Outdoor Climbing Gear Checklist: What to Bring for Your First Crag Day (2026)
Complete outdoor climbing gear checklist covering essential equipment, safety items, and pro tips for your first outdoor climbing adventure. Never forget critical gear again.

Your First Day at the Crag Is Not a Gym Session With Better Views
Walking into your first outdoor crag with nothing but gym confidence is how people get hurt, get lost, or get rescued. Outdoor climbing gear is not an accessory to your sending ability. It is the foundation that lets you focus on the rock instead of your own poor planning.
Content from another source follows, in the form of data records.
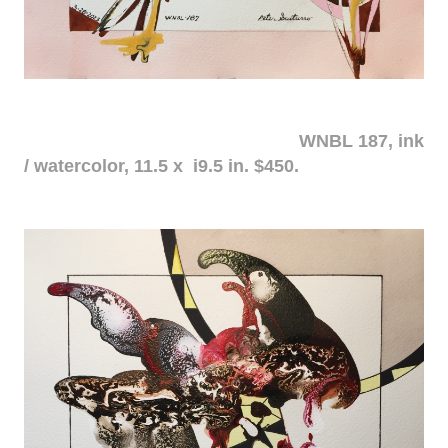
WNBL 187, ink
/ watercolor, 11.5 x i9.5 in. $450.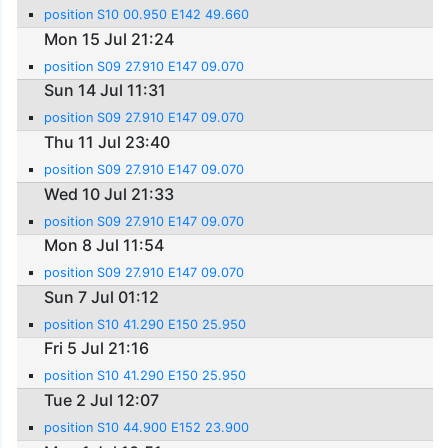
position S10 00.950 E142 49.660
Mon 15 Jul 21:24
position S09 27.910 E147 09.070
Sun 14 Jul 11:31
position S09 27.910 E147 09.070
Thu 11 Jul 23:40
position S09 27.910 E147 09.070
Wed 10 Jul 21:33
position S09 27.910 E147 09.070
Mon 8 Jul 11:54
position S09 27.910 E147 09.070
Sun 7 Jul 01:12
position S10 41.290 E150 25.950
Fri 5 Jul 21:16
position S10 41.290 E150 25.950
Tue 2 Jul 12:07
position S10 44.900 E152 23.900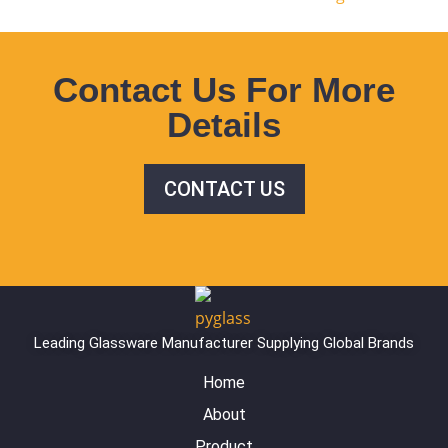
Contact Us For More
Details
CONTACT US
Leading Glassware Manufacturer Supplying Global Brands
Home
About
Product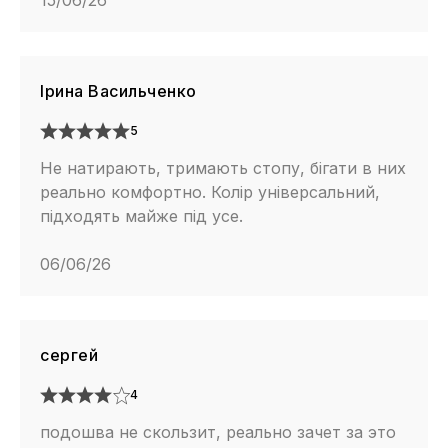
15/06/26
Ірина Васильченко
5
Не натирають, тримають стопу, бігати в них
реально комфортно. Колір універсальний,
підходять майже під усе.
06/06/26
сергей
4
подошва не скользит, реально зачет за это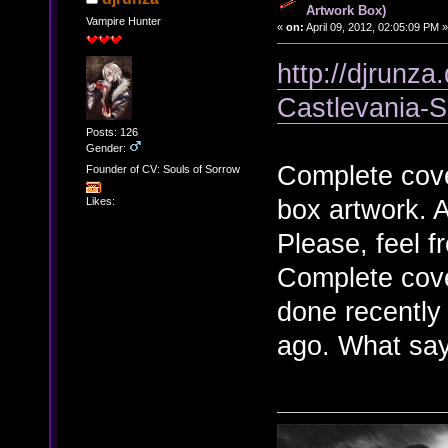
Artwork Box)
Vampire Hunter
«
on:
April 09, 2012, 02:05:09 PM »
http://djrunza
Castlevania-
Posts: 126
Gender:
Complete cove
Founder of CV: Souls of Sorrow
box artwork. 
Likes:
Please, feel 
Complete cover
done recently
ago. What sa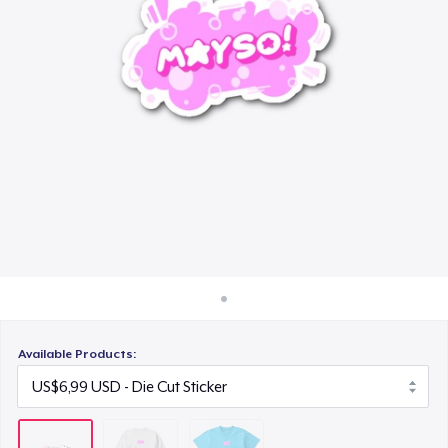
Cara kerja
US$24,99
Jual di mana saja
Jual apa saja
Available Products: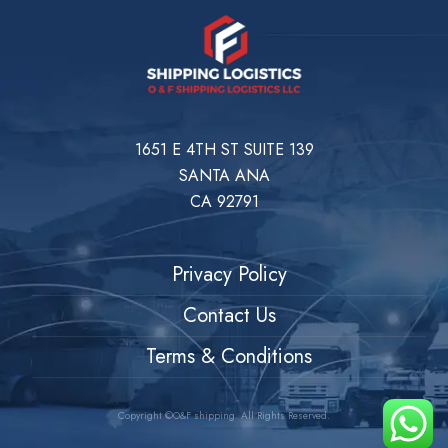
1651 E 4TH ST SUITE 139
SANTA ANA
CA 92791
Privacy Policy
Contact Us
Terms & Conditions
Copyright ©O&F shipping. All Rights Reserved.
The crag does not care that you flashed V6 in the gym. The crag cares whether you know how to build an anchor, read a runout, and manage your own safety when no staff member is watching. This checklist is not about loading up every piece of equipment you could possibly need. It is about knowing what belongs in your pack and why. The difference between a competent outdoor climber and a liability at the base of a route is almost entirely preparation.
If you are joining a more experienced party, your job is to show up with the basics and keep your mouth shut when it is time to learn. If you are leading the group, you have no excuse for missing anything on this list. Read it twice. Pack it the night before. Check your partner's gear too because your life depends on their equipment just as much as your own. Outdoor climbing rewards preparation and punishes assumption. Every piece of gear on this list earned its place through real consequences.
The Non-Negotiables: Climbing Hardware and Rope
Your rope is the most expensive thing in your pack and the first thing people check when they judge your seriousness. For cragging days where you are primarily top-roping or following on moderate routes, a 60 or 70 meter rope covers almost every situation you will encounter in North America and Europe. Do not buy a 40 meter rope because it was cheap. A rope that is too short means you cannot reach the top of half the routes at your crag, and you will be that person asking to borrow someone else's line. Get a dry-treated rope if you climb anywhere with moisture in the air, on rock that sweats, or in the morning when dew is on everything. Wet rope is heavy, awkward to manage, and significantly weaker than dry rope. That is not marketing language. That is material physics.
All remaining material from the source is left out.